Well, I think , I still have a passion for entrepreneurship, so I want to stay involved. I'm still doing some teaching. I do some work with these organizations, you know, like jump start , like I said earlier, before such a bunch of partners , business advisors. So I want to continue doing that type of stuff. Get more involved. I've also looking at some opportunities to become an angel investor and into startups , I'm working with a company right now, looking at a couple of things. I think that might be fun just to be able to be there , not running it, but just being able to do that I also enjoyed sitting on boards of nonprofit organizations. So I've sat on a lot of nonprofits . Maybe that goes back to, you know, being a man for others, which was, you know, from our high school days or, you know, doing a good deed daily, I always feel it's important to give back.

Terry Brizz:

And that's one thing I tell my students too. I mean, my kids, you know, is , you know, look at something that you have a passion about. It could be scuba diving. I did, it could be whatever it is, feeding the homeless, whatever it might be and , and go volunteer at a nonprofit , you'll meet some great people. You'll feel like, you know, you're really giving back doing part of something. And I think, yeah , especially, and , and I've , I've met some wonderful people being part of these nonprofits that could help continue to do that. And also to , you know , I'm a grandfather now. So , I will , uh, take this opportunity to spend more time with them play with them, There's nothing better than being, if you know, if you're a grandpa, you know , it's absolutely, there is nothing, nothing better than that. So, yeah. So I feel very fortunate where I am in life.
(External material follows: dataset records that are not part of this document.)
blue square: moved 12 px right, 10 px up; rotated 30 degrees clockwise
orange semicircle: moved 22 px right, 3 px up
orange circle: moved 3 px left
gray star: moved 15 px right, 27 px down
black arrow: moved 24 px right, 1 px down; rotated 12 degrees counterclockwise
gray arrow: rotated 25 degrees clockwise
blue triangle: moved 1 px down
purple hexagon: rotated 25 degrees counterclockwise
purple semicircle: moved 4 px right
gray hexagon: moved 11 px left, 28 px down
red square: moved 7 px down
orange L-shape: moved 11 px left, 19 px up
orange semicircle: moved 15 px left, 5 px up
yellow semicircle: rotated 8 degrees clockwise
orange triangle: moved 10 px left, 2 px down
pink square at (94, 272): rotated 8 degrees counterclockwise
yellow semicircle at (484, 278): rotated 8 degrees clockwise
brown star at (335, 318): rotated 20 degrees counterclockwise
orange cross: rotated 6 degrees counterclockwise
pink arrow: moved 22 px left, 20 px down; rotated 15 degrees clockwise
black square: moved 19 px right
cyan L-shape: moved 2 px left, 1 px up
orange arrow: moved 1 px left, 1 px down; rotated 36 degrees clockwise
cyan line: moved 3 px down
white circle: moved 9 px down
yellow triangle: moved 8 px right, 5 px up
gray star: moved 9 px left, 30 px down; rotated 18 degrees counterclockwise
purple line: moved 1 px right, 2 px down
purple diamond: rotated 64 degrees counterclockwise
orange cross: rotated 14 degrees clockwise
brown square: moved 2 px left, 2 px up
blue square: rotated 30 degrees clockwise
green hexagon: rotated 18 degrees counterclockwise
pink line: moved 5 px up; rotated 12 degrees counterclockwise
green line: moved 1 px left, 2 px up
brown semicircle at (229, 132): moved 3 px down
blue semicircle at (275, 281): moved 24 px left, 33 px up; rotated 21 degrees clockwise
I mean, nobody gave me anything. I've worked hard, but I'm very happy where I'm at.

Greg Muzzillo:

It's been my privilege and my honor to have you, and you're the first guest that we've actually done two separate Sessions with because you had so much great information to share with us. So I want to thank you very much for joining us. I want to really let you know how proud I am of you and how inspiring you are is not just a successful business owner, not just even a successful teacher of entrepreneurship, but a good man that cares about diversity, cares about his employees and cares about making his world a better place. Terry , thank you very much.

Speaker 2:

Thank you, Greg. Always enjoying take care.